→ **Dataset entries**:
·····
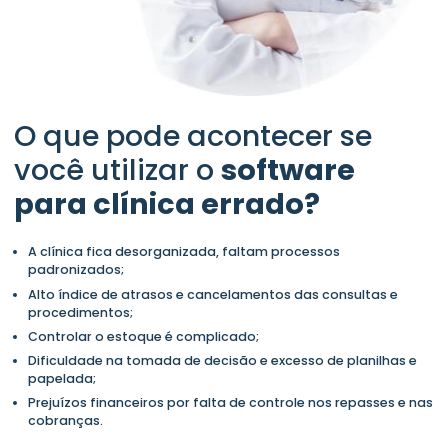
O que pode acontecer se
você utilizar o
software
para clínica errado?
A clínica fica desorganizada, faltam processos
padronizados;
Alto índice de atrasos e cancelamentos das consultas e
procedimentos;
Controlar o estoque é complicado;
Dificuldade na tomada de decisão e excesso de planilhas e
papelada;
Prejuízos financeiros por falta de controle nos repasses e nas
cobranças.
·····
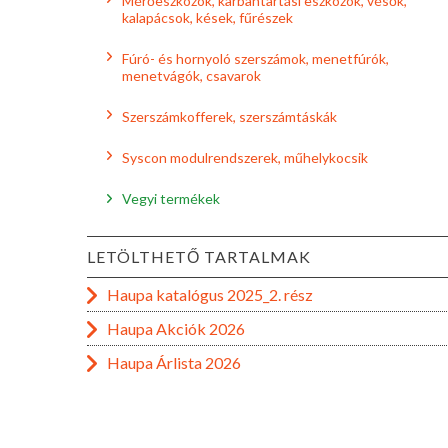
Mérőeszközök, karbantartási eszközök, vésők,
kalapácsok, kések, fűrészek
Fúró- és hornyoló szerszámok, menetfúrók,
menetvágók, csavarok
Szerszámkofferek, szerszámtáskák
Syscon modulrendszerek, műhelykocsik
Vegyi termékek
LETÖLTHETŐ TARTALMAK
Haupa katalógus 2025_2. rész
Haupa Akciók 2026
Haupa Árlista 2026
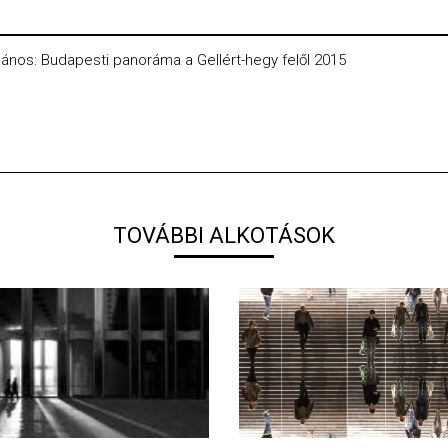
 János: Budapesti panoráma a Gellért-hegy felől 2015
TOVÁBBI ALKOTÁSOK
·····
From the records above, copy exactly the stretch from the line holding "Haupa katalógus 2025_2. rész" through the line holding "TOVÁBBI ALKOTÁSOK", both ends included, without the pictures.

→ **RESULT BELOW**:
Haupa katalógus 2025_2. rész
Haupa Akciók 2026
Haupa Árlista 2026
 János: Budapesti panoráma a Gellért-hegy felől 2015
TOVÁBBI ALKOTÁSOK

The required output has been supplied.